## EXERCISE INPUTS
*** Block opens ***

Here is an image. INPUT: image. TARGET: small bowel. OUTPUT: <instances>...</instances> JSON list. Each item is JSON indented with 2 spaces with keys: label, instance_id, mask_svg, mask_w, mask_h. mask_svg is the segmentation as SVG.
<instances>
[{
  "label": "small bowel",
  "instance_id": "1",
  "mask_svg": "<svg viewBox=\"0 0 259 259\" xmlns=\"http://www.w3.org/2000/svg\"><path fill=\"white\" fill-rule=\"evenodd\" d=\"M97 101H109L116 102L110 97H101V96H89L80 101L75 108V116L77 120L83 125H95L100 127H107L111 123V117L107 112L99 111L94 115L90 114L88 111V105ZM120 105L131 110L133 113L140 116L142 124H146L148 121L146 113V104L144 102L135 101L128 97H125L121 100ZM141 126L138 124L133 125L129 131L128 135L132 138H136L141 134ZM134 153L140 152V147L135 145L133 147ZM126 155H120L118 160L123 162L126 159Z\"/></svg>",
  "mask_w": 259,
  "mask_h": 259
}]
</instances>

*** Block closes ***

Please transcribe all of the entries precisely.

## EXPECTED ANSWER
Here is an image. INPUT: image. TARGET: small bowel. OUTPUT: <instances>...</instances> JSON list. Each item is JSON indented with 2 spaces with keys: label, instance_id, mask_svg, mask_w, mask_h. mask_svg is the segmentation as SVG.
<instances>
[{
  "label": "small bowel",
  "instance_id": "1",
  "mask_svg": "<svg viewBox=\"0 0 259 259\" xmlns=\"http://www.w3.org/2000/svg\"><path fill=\"white\" fill-rule=\"evenodd\" d=\"M97 101H109L116 102L110 97H101V96H89L80 101L75 108V116L77 120L83 125H95L100 127H107L111 123V117L107 112L99 111L94 115L90 114L88 111V105ZM120 105L131 110L133 113L140 116L142 124H146L148 121L146 113V104L144 102L135 101L128 97H125L121 100ZM141 126L138 124L133 125L129 131L128 135L132 138H136L141 134ZM134 153L140 152V147L135 145L133 147ZM126 155H120L118 160L123 162L126 159Z\"/></svg>",
  "mask_w": 259,
  "mask_h": 259
}]
</instances>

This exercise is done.